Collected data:
_ _ _ _

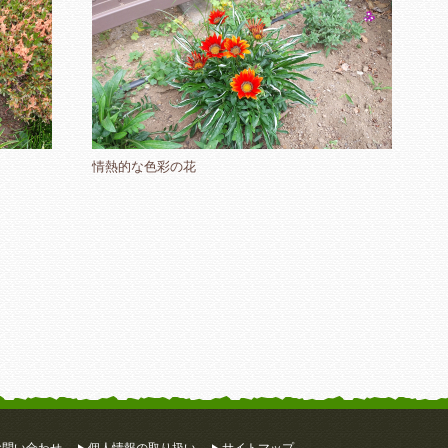
情熱的な色彩の花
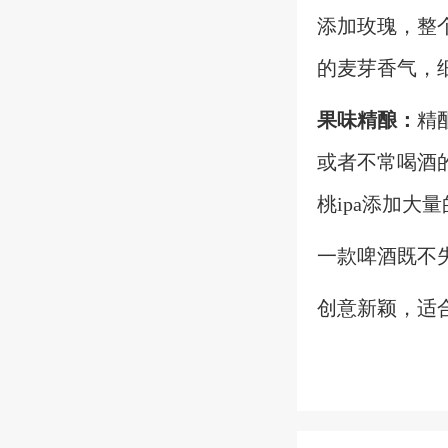
添加玫瑰，整
的麦芽香气，
果味
精酿：
精
或者不常喝酒
桃
ipa添加
一款啤酒既不
创意新颖，适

_ _ _ _

What needs to be done.
Word for word, restate all of the records. Exclude the pictures.

Exercise answer.
情熱的な色彩の花
添加玫瑰，整
的麦芽香气，
果味
精酿：
精
或者不常喝酒
桃
ipa添加
一款啤酒既不
创意新颖，适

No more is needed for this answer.